A intensificação da guerra tarifária entre Estados Unidos e China está gerando impactos negativos sobre a economia global, aumentando a incerteza nos mercados e dificultando a atuação de governos e bancos centrais. No Brasil, o cenário tende a agravar ainda mais a situação fiscal e a impulsionar a dívida pública, segundo avaliação de analistas econômicos.
Apesar de o presidente norte-americano, Donald Trump, ter adiado por 90 dias a aplicação de tarifas de reciprocidade, suas ações são vistas com desconfiança. O governo chinês, por sua vez, elevou as tarifas sobre produtos norte-americanos para até 125% e exigiu o fim das sanções comerciais. A recente decisão da Casa Branca de isentar produtos eletrônicos chineses foi mais um recuo que não diminuiu a tensão entre as duas potências.
Nesse ambiente de instabilidade, a perspectiva é de desaceleração econômica global, com risco de recessão, e o Brasil não deve escapar ileso. O Produto Interno Bruto (PIB) nacional, já impactado pelo aperto monetário iniciado em setembro do ano passado, pode sofrer uma nova queda. Essa estagnação econômica tende a desequilibrar ainda mais as contas públicas, o que representa um desafio para o governo do presidente Luiz Inácio Lula da Silva (PT), especialmente às vésperas das eleições de 2026.
Analistas esperam que Lula adote novas medidas de estímulo ao consumo, como fez em 2024, quando o PIB avançou 3,4%. No entanto, a consequência direta dessas políticas será o aumento da dívida pública bruta, que já subiu para 76,2% do PIB em fevereiro. Pela metodologia do FMI, que considera os títulos do Tesouro na carteira do Banco Central, a dívida chegou a 88,7% do PIB, somando R$ 10,5 trilhões.
Segundo Eduardo Velho, economista-chefe da Equator Investimentos, mesmo com sinais de alívio na inflação, o elevado endividamento impedirá o Banco Central de reduzir a taxa básica de juros, atualmente em 14,25% ao ano. Ele projeta que o dólar poderá ultrapassar R$ 5,80, podendo chegar a R$ 6 até o fim de 2025, o que anularia os efeitos da desaceleração econômica sobre a inflação.
A piora fiscal já foi percebida em fevereiro, quando as contas públicas voltaram ao déficit, mesmo com o orçamento ainda não aprovado. A Lei Orçamentária Anual (LOA) de 2025 só foi sancionada na última quinta-feira, poucos dias antes do envio do Projeto de Lei de Diretrizes Orçamentárias (PLDO) de 2026.
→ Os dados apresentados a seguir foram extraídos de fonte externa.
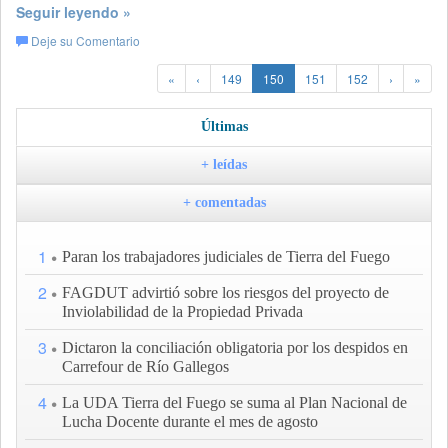
Seguir leyendo »
Deje su Comentario
«
‹
149
150
151
152
›
»
Últimas
+ leídas
+ comentadas
1
Paran los trabajadores judiciales de Tierra del Fuego
2
FAGDUT advirtió sobre los riesgos del proyecto de
Inviolabilidad de la Propiedad Privada
3
Dictaron la conciliación obligatoria por los despidos en
Carrefour de Río Gallegos
4
La UDA Tierra del Fuego se suma al Plan Nacional de
Lucha Docente durante el mes de agosto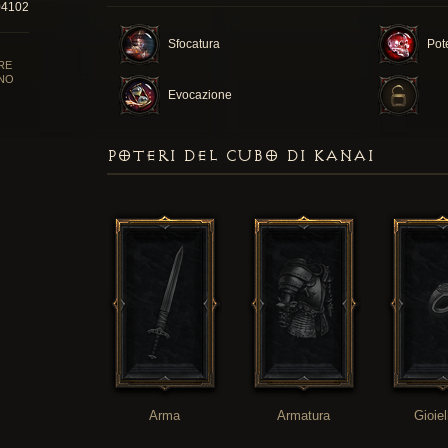
04102
Sfocatura
Pot
RE
NO
Evocazione
POTERI DEL CUBO DI KANAI
Arma
Armatura
Gioiel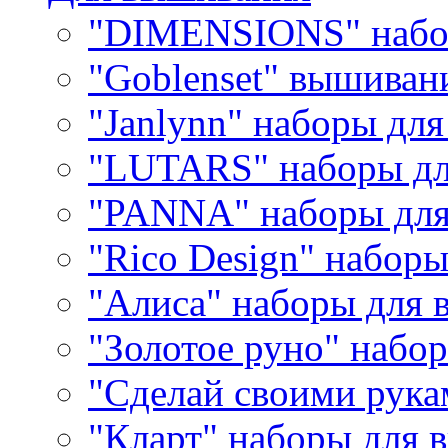
"DIMENSIONS" набо
"Goblenset" вышиван
"Janlynn" наборы дл
"LUTARS" наборы д
"PANNA" наборы дл
"Rico Design" набор
"Алиса" наборы для
"Золотое руно" набо
"Сделай своими рука
"Кларт" наборы для 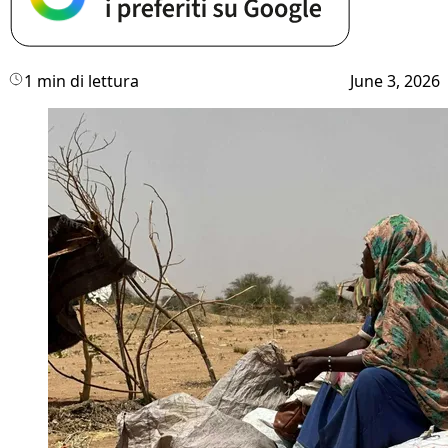
1 min di lettura
June 3, 2026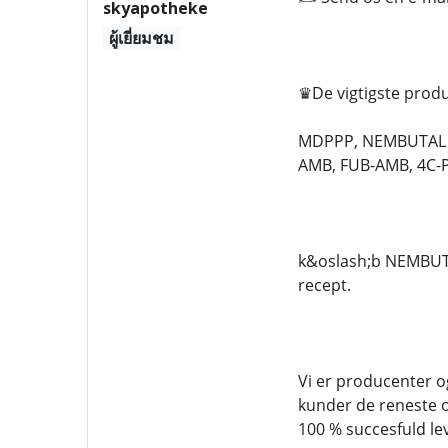
skyapotheke
ผู้เยี่ยมชม
♛De vigtigste prod
MDPPP, NEMBUTAL P
AMB, FUB-AMB, 4C-PV
k&oslash;b NEMBUTA
recept.
Vi er producenter o
kunder de reneste og
100 % succesfuld lev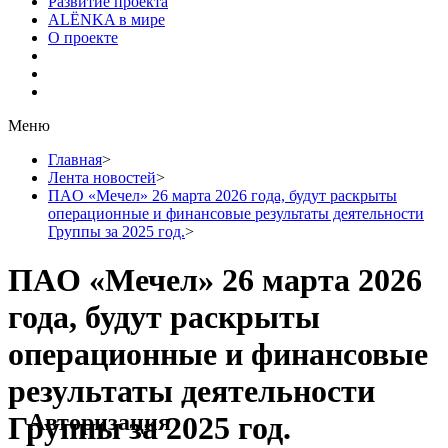
Развитие проекта
ALЁNKA в мире
О проекте
Меню
Главная
>
Лента новостей
>
ПAO «Мечел» 26 марта 2026 года, будут раскрыты
операционные и финансовые результаты деятельности
Группы за 2025 год.
>
ПAO «Мечел» 26 марта 2026
года, будут раскрыты
операционные и финансовые
результаты деятельности
Авторизация
Группы за 2025 год.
O economista Alexandre Espírito Santo, da Way Investimentos, também revisou sua projeção de crescimento do PIB brasileiro de 2,2% para 1,8% e prevê que o crescimento global não ultrapasse 2,5%, ante os 2,9% estimados anteriormente. Ele aponta que a confiança dos investidores no Brasil dependerá de um ajuste fiscal que, no entanto, é improvável diante da atual conjuntura política e da polarização persistente no país.
Sergio Vale, da MB Associados, projeta déficit primário de 0,6% do PIB e dívida bruta chegando a 80% do PIB até o fim de 2025. Para ele, a isenção do Imposto de Renda pode ser neutra fiscalmente, mas a falta de medidas robustas mantém o cenário de fragilidade. Ele observa que, embora o mercado se anime com a possibilidade de derrota de Lula em 2026, o presidente ainda é forte candidato, e uma disputa acirrada pode provocar mais turbulência cambial nos próximos anos.
José Francisco de Lima Gonçalves, professor da FEA-USP, destaca que o Comitê de Política Monetária (Copom) deverá considerar os efeitos defasados da Selic sobre a economia e os riscos de deterioração global e doméstica, inclusive com impacto nas commodities.
Para analistas e especialistas em comércio internacional, a guerra tarifária é prejudicial a todas as partes envolvidas. O diplomata José Alfredo Graça Lima, do Cebri, classificou a condução do conflito por Trump como uma "marcha da insensatez", por romper com os padrões tradicionais da diplomacia econômica. A diretora-geral da Organização Mundial do Comércio (OMC), Ngozi Okonjo-Iweala, alertou que as consequências negativas da guerra comercial atingirão em cheio as economias em desenvolvimento, podendo provocar uma retração de até 7% no PIB global a longo prazo caso a economia mundial se divida em blocos comerciais rivais.